Back then I felt different, and not in a good way. Every time I was picked on , laughed at our went shopping in segregation my insecurity was reaffirmed. I wasn’t like everybody else. There must have been something wrong with me because I had to shop in a shop where the other girls didn’t, and there was no hope of me fitting in to clothes or socially. EVER!


I had a plan though, because like it or not I had to have clothes! The only thing worse than being fat, would be being fat and naked at school! In order to get the essentials I was going to have to be a Navy Seal! I became a master at the stealth but effective recon, in, out business of shopping in the fat shops!


There is no exaggeration here when I say that I would hide behind structual pillars within the shopping mall, looking around to see if there was anybody I knew, whilst I did a 300 yard sprint into the shop though the front doors and to the very back of the store so that nobody passing by would see me inside.


First rule in fashion combat and recon, don't leave yourself exposed to the enemy, and never turn your back! This was precisely why I would never shop in the first 100 ft of the store. The open doors and glass frontage was a no go area! Just one glance from another kid walking past and I would be made!


I wanted to be in Topshop and River Island and Miss Sixty and all the shops my peers were shopping in, the funky, trendy stores. Not sifting through racks and racks and shelves and shelves of frumpy middle aged bank cashier uniforms. Trying to find a navy blue knee length skirt that I could wear to school, or a basic white fitted shirt that I could pass as a school standard issue.


I took these missions to an extreme! Taking plastic bags from other 'straight sized shops' and stuffing them full of the disappointing and tear jerking haul from the bad place, in an effort to conceal my dirty secret to anyone who may see me on the street or heading back to the car.

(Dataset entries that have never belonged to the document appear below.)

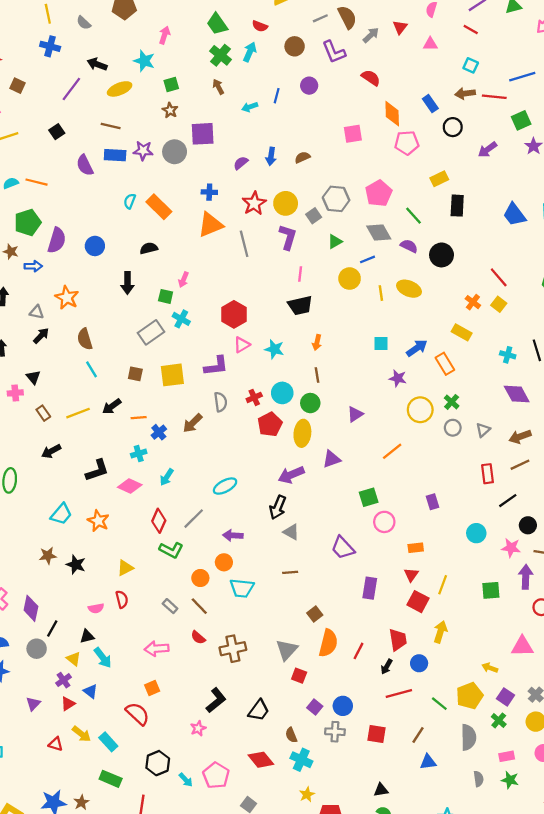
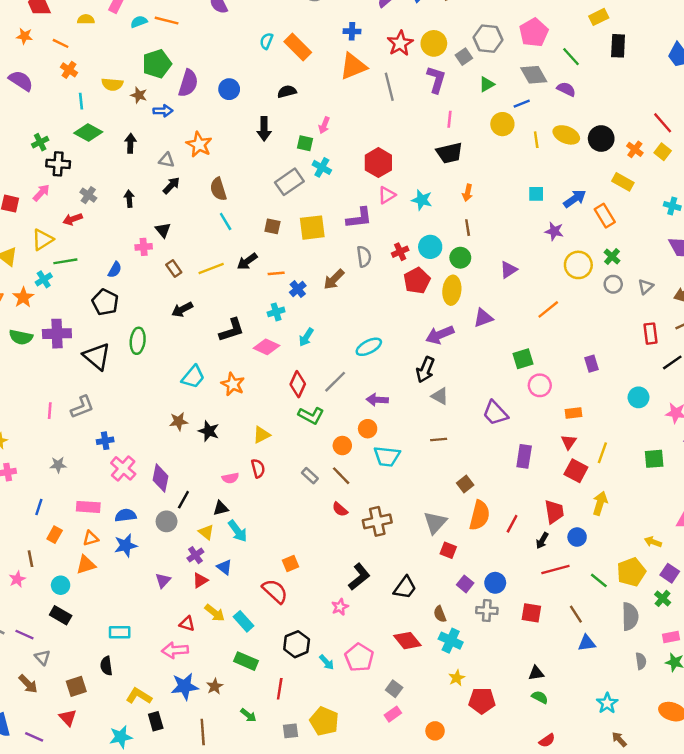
black circle: (442, 255) -> (601, 139), moved
pink arrow: (157, 649) -> (175, 650), moved
brown line: (418, 735) -> (576, 614), turned -66

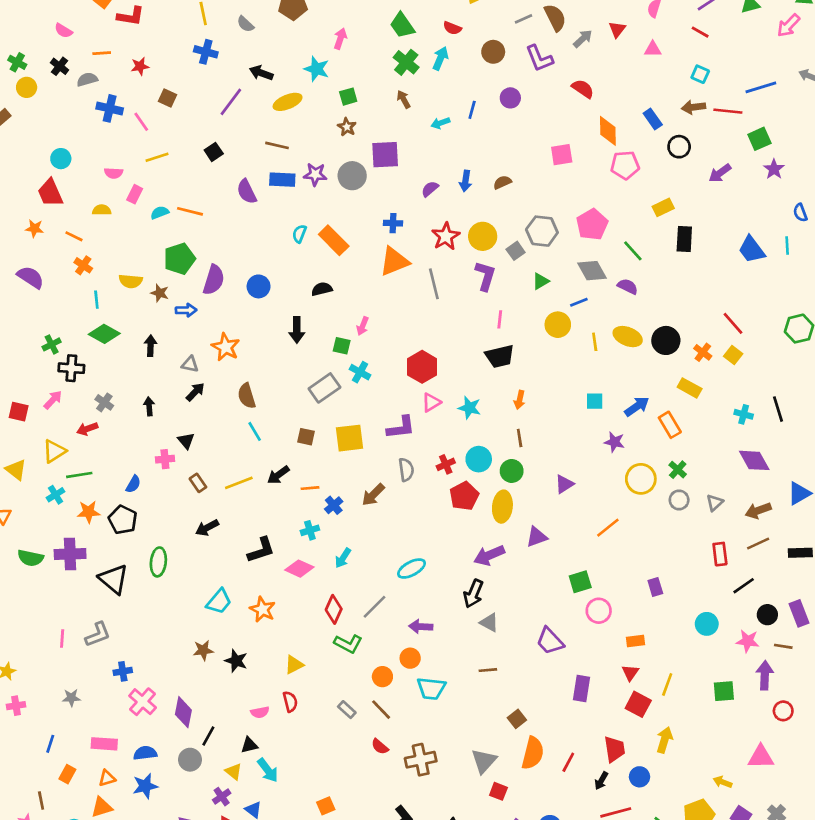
orange star: (23, 297) -> (88, 512), moved, turned 30

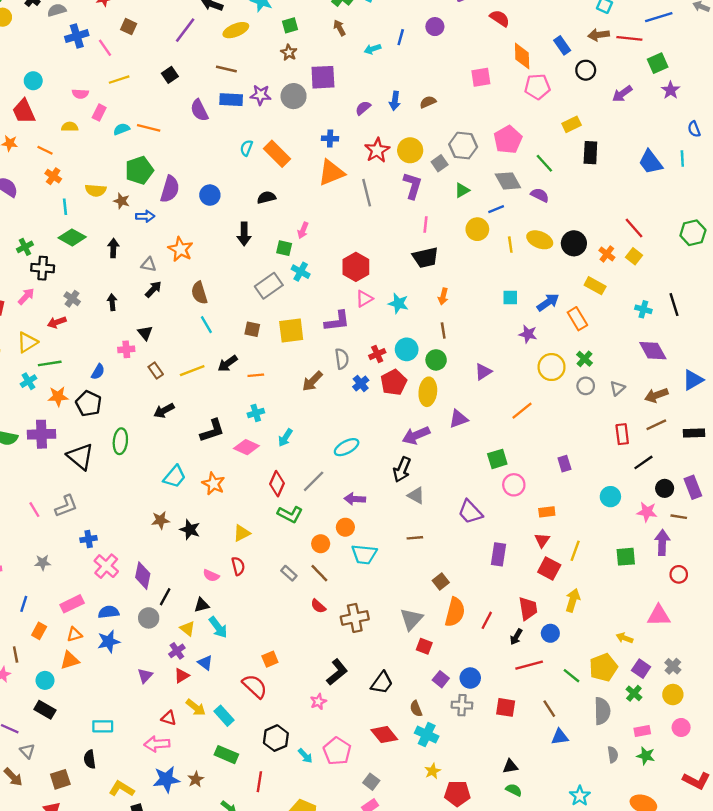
blue cross: (110, 108) -> (77, 36), turned -30
blue cross: (334, 505) -> (361, 384), moved
pink line: (62, 638) -> (34, 510), turned -35
pink semicircle: (260, 712) -> (211, 576), turned 35
pink rectangle: (104, 744) -> (72, 604), turned -30

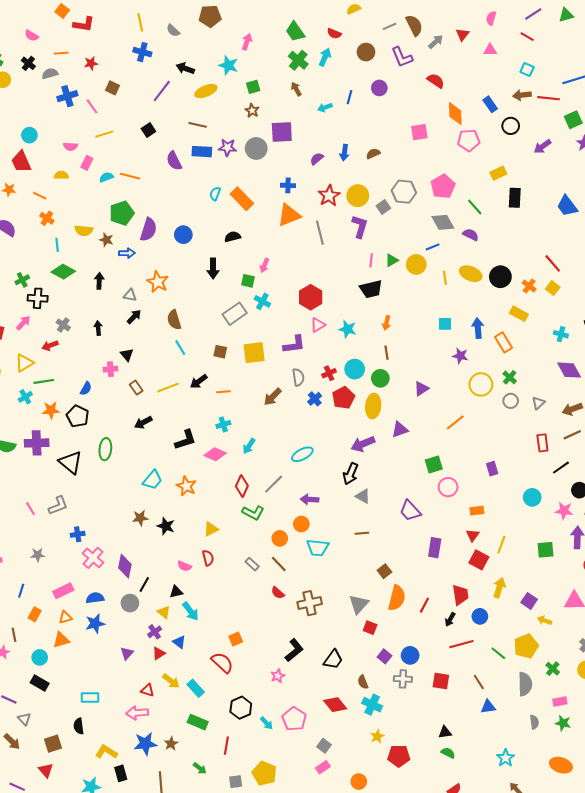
green triangle: (462, 190) -> (392, 260), moved
blue arrow: (548, 302) -> (478, 328), turned -60
purple square: (641, 669) -> (529, 601), moved

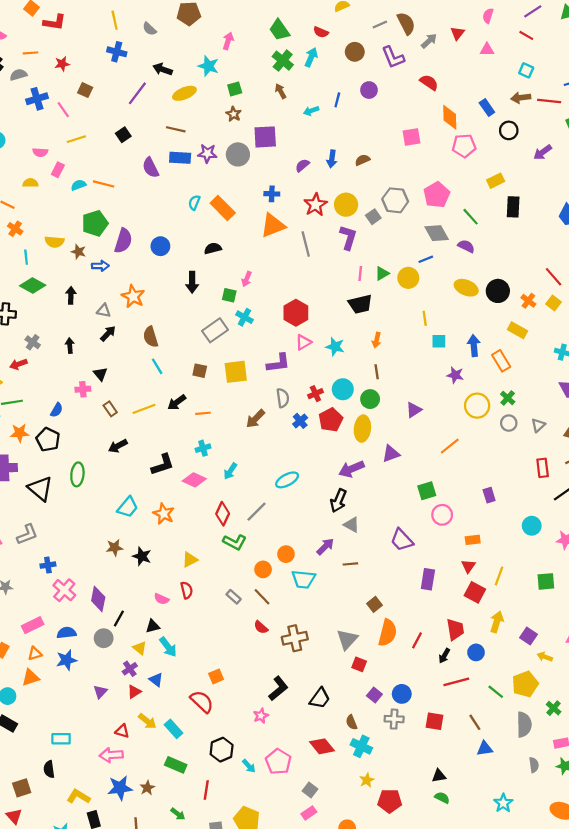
yellow line: (445, 278) -> (425, 318), moved
purple arrow: (310, 499) -> (325, 546), moved, turned 132

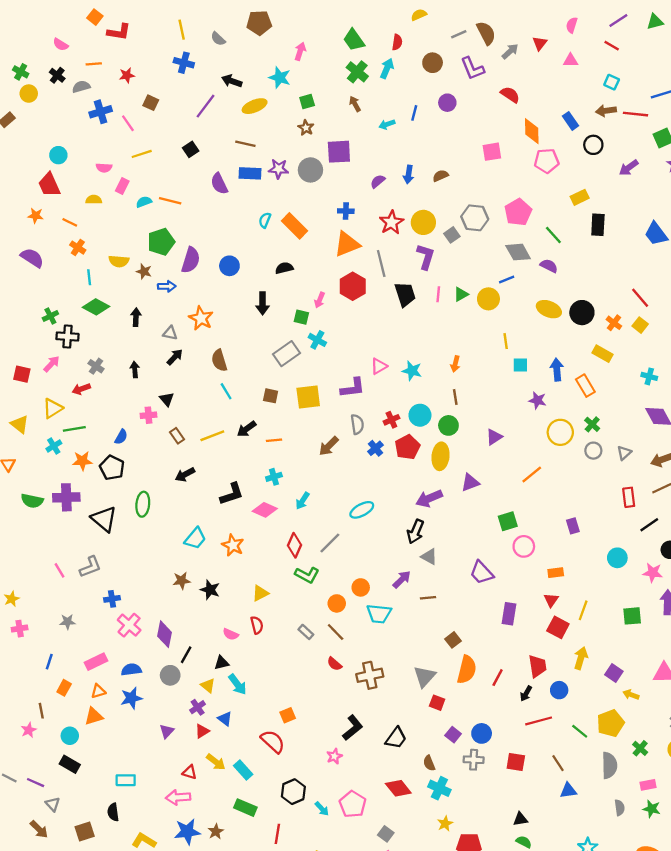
red semicircle: (321, 32) -> (397, 42), turned -104
black trapezoid: (360, 304) -> (405, 294), moved, turned -95
red hexagon: (296, 313) -> (353, 286), moved

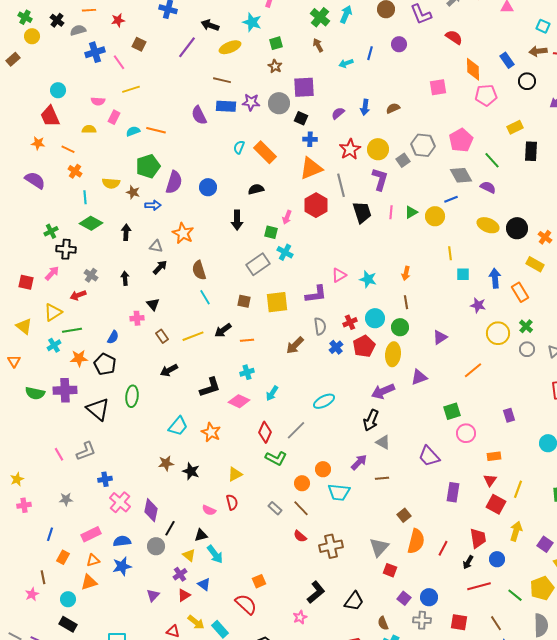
black square: (191, 149) -> (301, 118), moved, turned -32

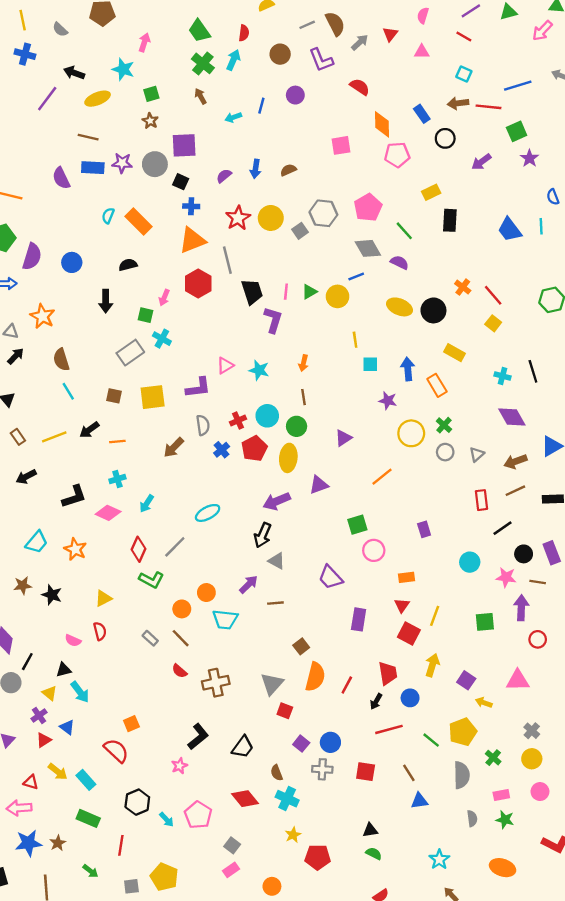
purple L-shape: (380, 179) -> (273, 320), moved
orange cross: (545, 237) -> (463, 287), moved

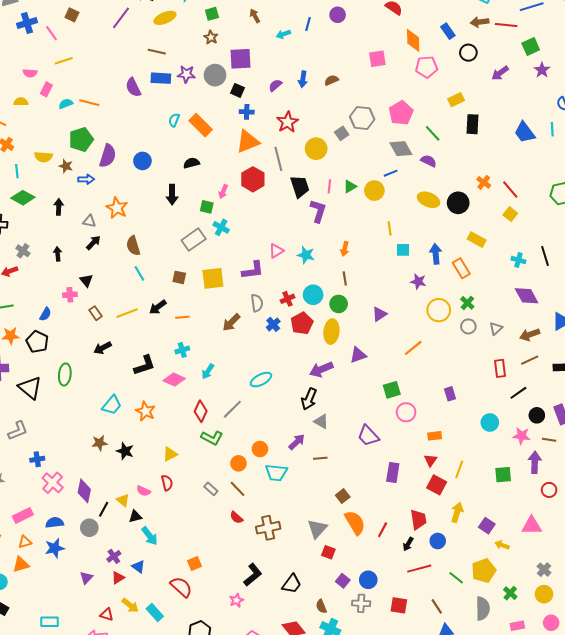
yellow circle: (271, 218) -> (316, 149), moved
orange semicircle: (315, 677) -> (355, 523), turned -45
yellow triangle: (50, 693) -> (123, 500), moved

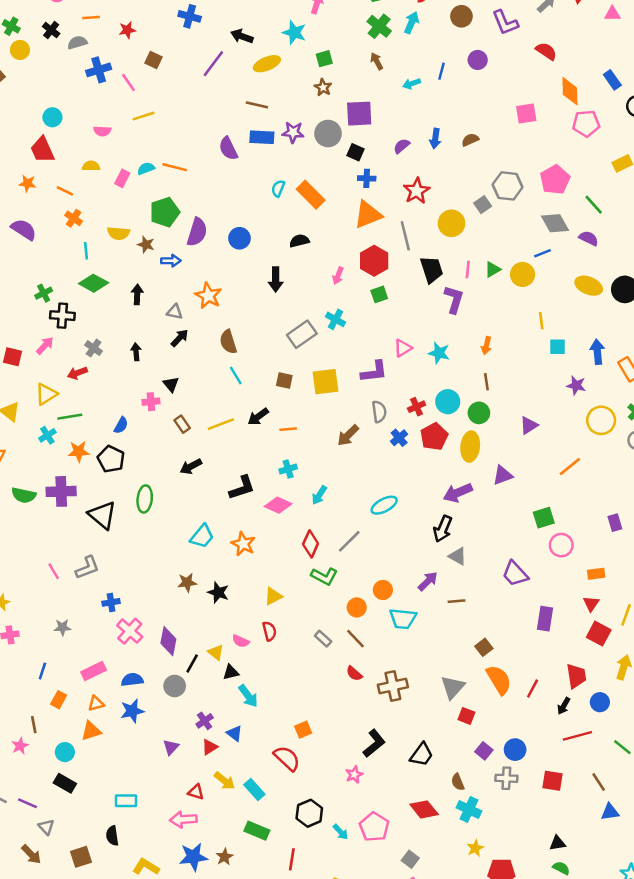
pink rectangle: (46, 89) -> (122, 178), moved
green square: (207, 207) -> (379, 294), moved, turned -32

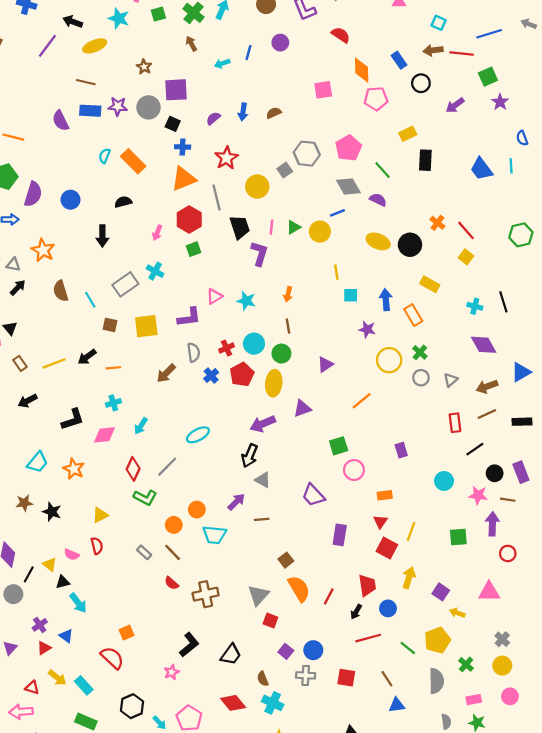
green square: (324, 59) -> (158, 14), moved
cyan line: (236, 375) -> (90, 300), moved
pink diamond: (278, 505) -> (105, 435), turned -30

Living life through this lens wears on your soul, and its easy to see why so many of us struggle with our body and self esteem. Seeing that young girl this week grapple at the back of each rack looking hopelessly for a size that would fit her, so that she could "twin" with her BFF was heartbreaking. My hope for her is that she sees through and past these awkward years. That she will realize her beauty is so much more than her ability to wear the same graphic t-shirt as her mate. That society, other women and retailers take the time to understand their responsibility to show her and those like her that her unique qualities, flaws and voice should be heard,celebrated and nurtured, and most importantly i hope she grows up to know without a shadow of a doubt that she is BEAUTIFUL!